Their messaging is almost always centered on children with autism and their parents, and their ideas of treatment often try to make kids seem less autistic. Closer to society’s definition of normal. They often advocate for the controversial ABA therapy. There’s a lot that falls under the umbrella of Applied Behavioral Analysis therapy. Some of it is fine, but a lot of it is bad. It mostly centers around conversion therapy- like tactics. It’s teaching you to act like something you’re not rather than solving problems and navigating a neurotypical world. While some people claim that ABA was successful for them, many came away with traumatic experiences.
Autism Speaks has also advocated for an autism cure which autstics do not want. It’s eugenics. Having a wide range of diverse people is a good thing, even if to onlookers the type of diversity looks negative. The bigger problem is that a large focus is to treat symptoms and not causes. The focus should be on what is causing harmful behaviors and how can we mitigate that. Supportive therapies should be designed to support an autistic, not making them less autistic. If wearing buttons causes sensory overload, the solution might be to wear two shirts, not ignoring the problem. Therapies and treatments should never focus on trying to fit a definition of normal. Good therapists let autistics be themselves and get stimulation in a healthy way and learn to mitigate problems caused by sensory overload.
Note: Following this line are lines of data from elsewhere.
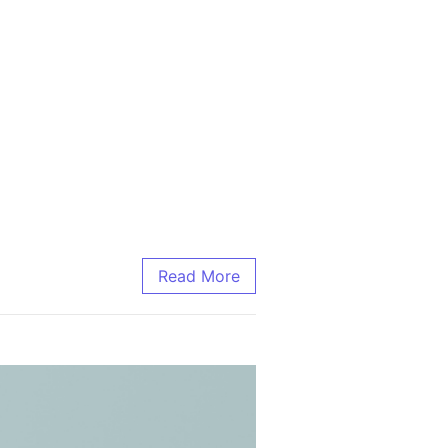
Read More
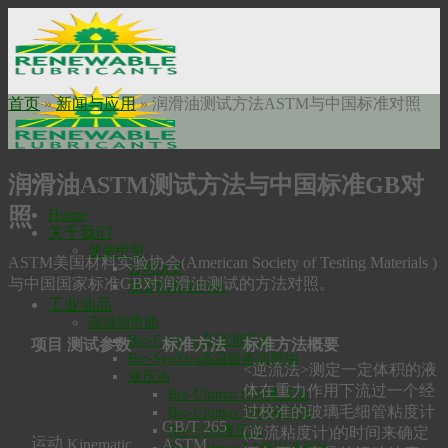
Skip
to
content
首页
»
新闻与应用
»
润滑油测试方法ASTM与中国标准对照
润滑油ASTM测试方法与中国标准GB对
照
Home
关于我们
使命申明
ASTM美国材料实验协会(American Society of Testing Materials )
公司历史
与中国国家标准GB对润滑油测试的方法对照。
瑞安勃安全科技
工业油品
高温润滑油
Bio-Extreme高温润滑油
项目
测试参数
标准方法
标准方法概要
Bio-SynXtra高温链条润滑油
<逆流法>测定一定体积的液
液压油
体在重力作用下流过一个经
Bio-Ultimax1000液压油
过校准的玻璃毛细管粘度计
Bio-Ultimax 2000液压油
GB/T 265
Bio-Fleet液压油
(逆流粘度计)的时间来确定
运动
Kinematic
ASTM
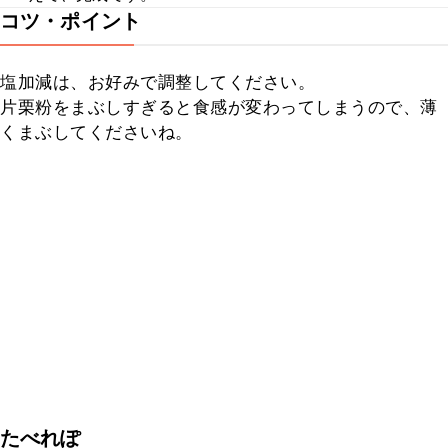
コツ・ポイント
塩加減は、お好みで調整してください。

片栗粉をまぶしすぎると食感が変わってしまうので、薄
くまぶしてくださいね。
たべれぽ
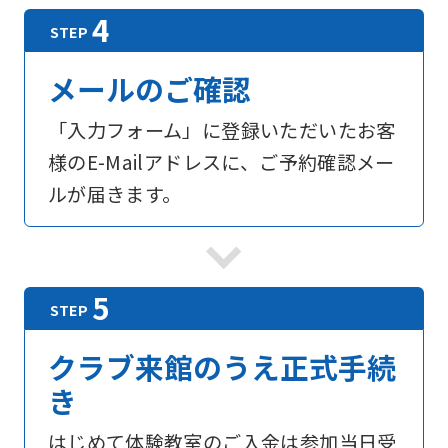
メールのご確認
「入力フォーム」に登録いただいたお客
様のE-Mailアドレスに、ご予約確認メー
ルが届きます。
For
foreigners
クラブ来館のうえ正式手続
Central
き
Sports
はじめて体験教室のご入金は参加当日受
official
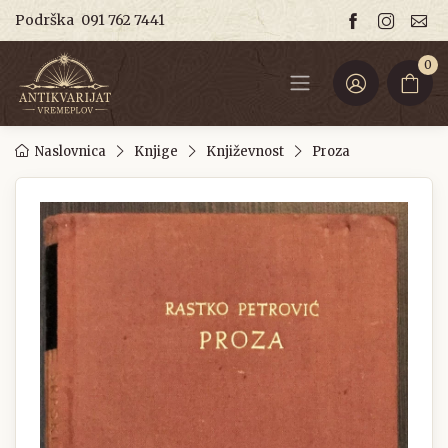
Podrška
091 762 7441
0
Naslovnica
Knjige
Književnost
Proza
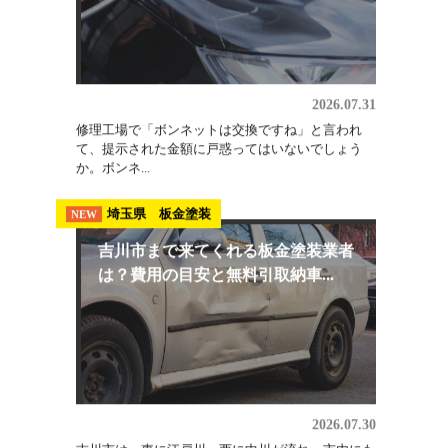
ないで...
板金修理
NEW
ボンネット交換の費用はいくら？相
場の内訳と修理で直せるケース
2026.07.31
修理工場で「ボンネットは交換ですね」と言われ
て、提示された金額に戸惑ってはいないでしょう
か。ボンネ...
埼玉県 板金塗装
NEW
吉川市まで来てくれる板金塗装業者
は？費用の目安と無料引取納車...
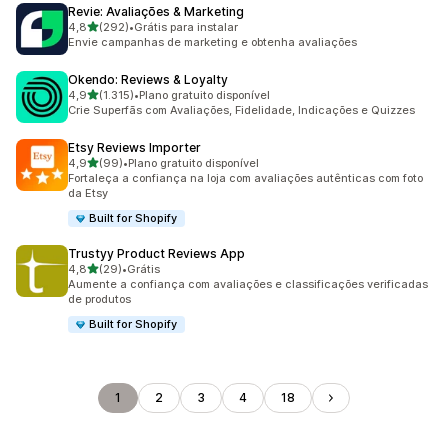
Revie: Avaliações & Marketing
de 5 estrelas
4,8
(292)
•
Grátis para instalar
292 avaliações ao todo
Envie campanhas de marketing e obtenha avaliações
Okendo: Reviews & Loyalty
de 5 estrelas
4,9
(1.315)
•
Plano gratuito disponível
1315 avaliações ao todo
Crie Superfãs com Avaliações, Fidelidade, Indicações e Quizzes
Etsy Reviews Importer
de 5 estrelas
4,9
(99)
•
Plano gratuito disponível
99 avaliações ao todo
Fortaleça a confiança na loja com avaliações autênticas com foto
da Etsy
Built for Shopify
Trustyy Product Reviews App
de 5 estrelas
4,8
(29)
•
Grátis
29 avaliações ao todo
Aumente a confiança com avaliações e classificações verificadas
de produtos
Built for Shopify
1
2
3
4
18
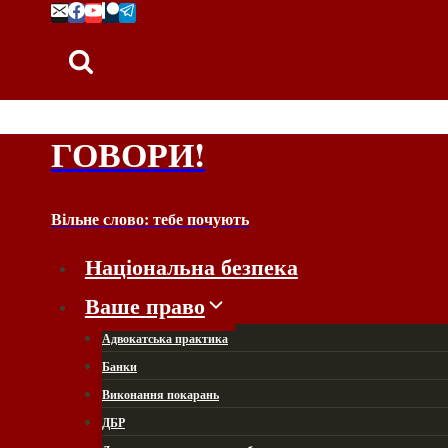
Перейти
до
вмісту
ГОВОРИ!
Вільне слово: тебе почують
Національна безпека
Ваше право
Адвокатська практика
Банки
Виконання покарань
ДБР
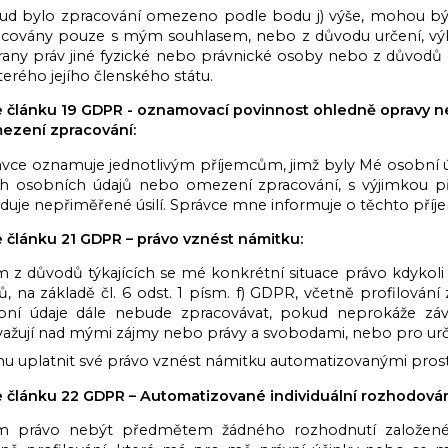
ud bylo zpracování omezeno podle bodu j) výše, mohou být t
acovány pouze s mým souhlasem, nebo z důvodu určení, vý
rany práv jiné fyzické nebo právnické osoby nebo z důvodů
erého jejího členského státu.
e článku 19 GDPR - oznamovací povinnost ohledně opravy
ezení zpracování:
ávce oznamuje jednotlivým příjemcům, jimž byly Mé osobní 
h osobních údajů nebo omezení zpracování, s výjimkou p
duje nepřiměřené úsilí. Správce mne informuje o těchto příj
e článku 21 GDPR – právo vznést námitku:
 z důvodů týkajících se mé konkrétní situace právo kdykoli
ů, na základě čl. 6 odst. 1 písm. f) GDPR, včetně profilová
bní údaje dále nebude zpracovávat, pokud neprokáže záv
važují nad mými zájmy nebo právy a svobodami, nebo pro ur
u uplatnit své právo vznést námitku automatizovanými prost
e článku 22 GDPR – Automatizované individuální rozhodování
 právo nebýt předmětem žádného rozhodnutí založenéh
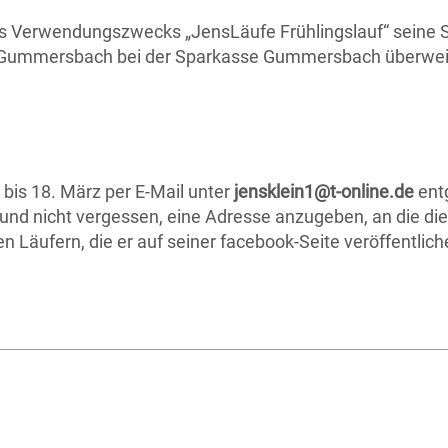
es Verwendungszwecks „JensLäufe Frühlingslauf“ seine 
us Gummersbach bei der Sparkasse Gummersbach überwe
bis 18. März per E-Mail unter
jensklein1@t-online.de
ent
n und nicht vergessen, eine Adresse anzugeben, an die d
en Läufern, die er auf seiner facebook-Seite veröffentlic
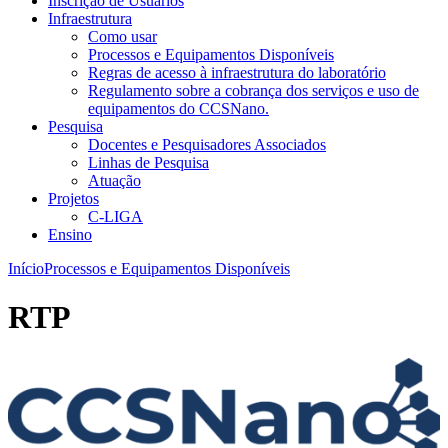
Inscrição de Usuários
Infraestrutura
Como usar
Processos e Equipamentos Disponíveis
Regras de acesso à infraestrutura do laboratório
Regulamento sobre a cobrança dos serviços e uso de
equipamentos do CCSNano.
Pesquisa
Docentes e Pesquisadores Associados
Linhas de Pesquisa
Atuação
Projetos
C-LIGA
Ensino
Início
Processos e Equipamentos Disponíveis
RTP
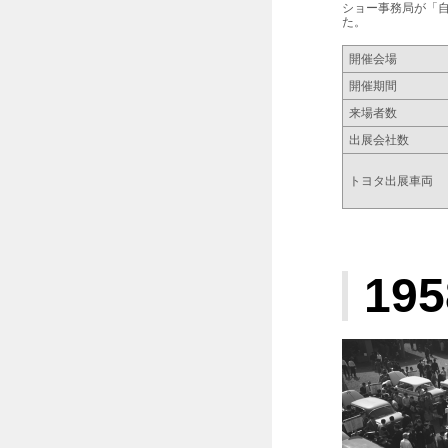
ショー事務局が「
た。
開催会場
開催期間
来場者数
出展会社数
トヨタ出展車両
195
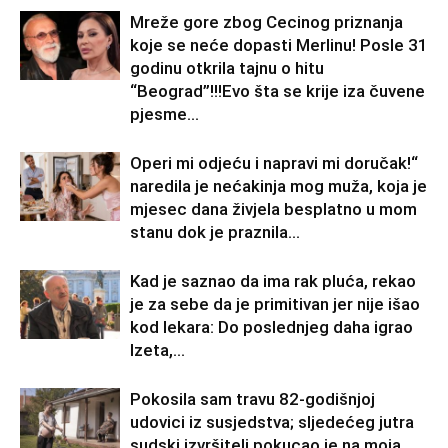
Mreže gore zbog Cecinog priznanja
koje se neće dopasti Merlinu! Posle 31
godinu otkrila tajnu o hitu
“Beograd”!!!Evo šta se krije iza čuvene
pjesme...
Operi mi odjeću i napravi mi doručak!“
naredila je nećakinja mog muža, koja je
mjesec dana živjela besplatno u mom
stanu dok je praznila...
Kad je saznao da ima rak pluća, rekao
je za sebe da je primitivan jer nije išao
kod lekara: Do poslednjeg daha igrao
Izeta,...
Pokosila sam travu 82-godišnjoj
udovici iz susjedstva; sljedećeg jutra
sudski izvršitelj pokucao je na moja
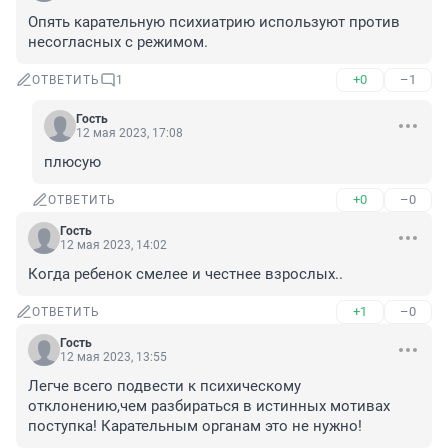
Опять карательную психиатрию используют против 
несогласных с режимом.
+0
–1
ОТВЕТИТЬ
1
Гость
12 мая 2023, 17:08
плюсую
+0
–0
ОТВЕТИТЬ
Гость
12 мая 2023, 14:02
Когда ребенок смелее и честнее взрослых..
+1
–0
ОТВЕТИТЬ
Гость
12 мая 2023, 13:55
Легче всего подвести к психическому 
отклонению,чем разбираться в истинных мотивах 
поступка! Карательным органам это не нужно!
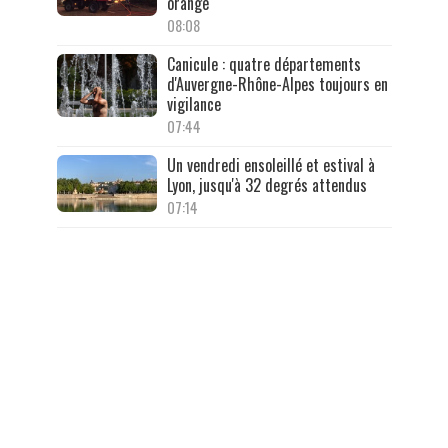
orange
08:08
Canicule : quatre départements
d'Auvergne-Rhône-Alpes toujours en
vigilance
07:44
Un vendredi ensoleillé et estival à
Lyon, jusqu'à 32 degrés attendus
07:14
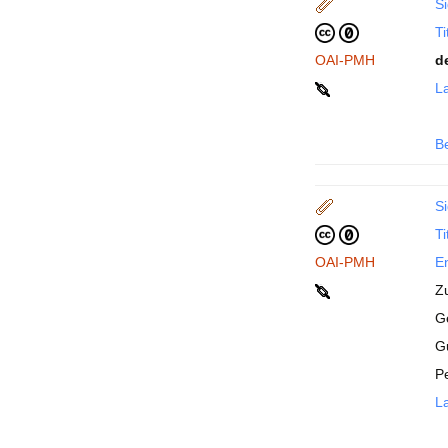
Si
Ti
OAI-PMH
d
La
B
Si
Ti
OAI-PMH
En
Z
Ge
G
P
La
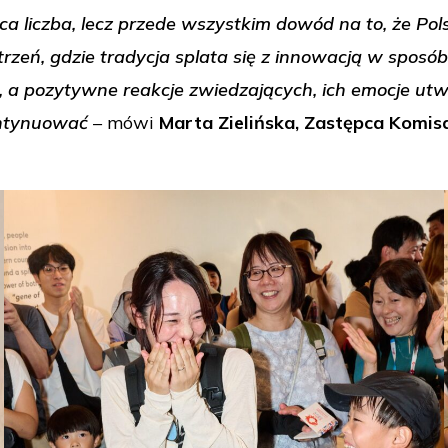
ująca liczba, lecz przede wszystkim dowód na to, że 
trzeń, gdzie tradycja splata się z innowacją w sposób
e, a pozytywne reakcje zwiedzających, ich emocje utw
kontynuować
– mówi
Marta Zielińska, Zastępca Komisa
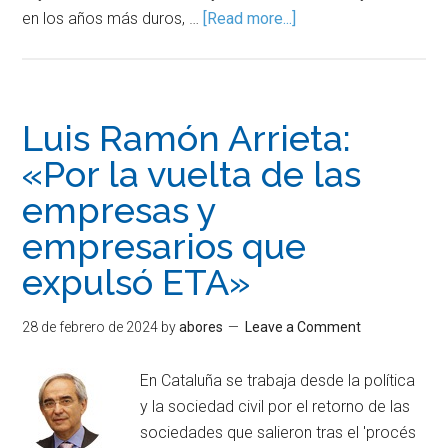
en los años más duros, …
[Read more...]
Luis Ramón Arrieta:
«Por la vuelta de las
empresas y
empresarios que
expulsó ETA»
28 de febrero de 2024
by
abores
Leave a Comment
En Cataluña se trabaja desde la política
y la sociedad civil por el retorno de las
sociedades que salieron tras el 'procés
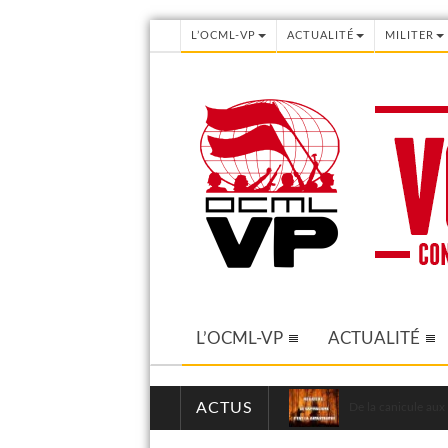
L’OCML-VP
ACTUALITÉ
MILITER
L’OCML-VP
ACTUALITÉ
ACTUS
De la canicule aux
Who should we support instead?
The Autistic Self Advocacy Network (ASAN) is the main organization that really helps the autism community.

How should the parents of autistics interact with the autistic community, and what mistakes can they make in advocating?
Parents of autistic children absolutely have a place in the autism conversation, but they shouldn’t speak over autistic voices. A parent won’t know as much about autism as the kid. Parents should always take input. As soon as the child has a voice (whatever that looks like), let them advocate for themselves as much as possible. Let them lead the conversation. Raising a neurodiverse family can be difficult, and those experiences are important. Make sure to make concessions to avoid getting frustrated. It’s okay to get frustrated, but it’s not okay to take it out on them. Listen to your child’s needs and help them interact with the world.

Where can autistic people and neurotypical people learn more about autism?
ASAN is a great resource and the #ActuallyAutistic tag on twitter is for autistic people to communicate with each other. If you have a question you can reach out using #AskingAutistics.
What else do you want neurotypicals to know about autistics or autism?
Ryan’s expert advice: “Don’t be weirdos.” It’s always good to remember to treat people how you want to be treated. Don’t infantilize autistic people. Treat them like a normal human being, because that’s what they are.
Be aware of symbols and language that you use when advocating for autistic people. A common mistake involves the famous autism puzzle piece. Not only does it have strong ties to Autism Speaks, it implies that autistic people are a problem to be solved or that they need to fit in somewhere.


Autism isn’t a malfunction, it’s a different operating system. As a society it is our responsibility to adapt to create a place for everyone in our community. Autism Acceptance means instead of changing your profile picture to light it up blue, you inform your advocacy by listening to the people you’re advocating for. This April and all year round, make sure you’re advocating effectively, and sometimes that means letting others advocate for themselves.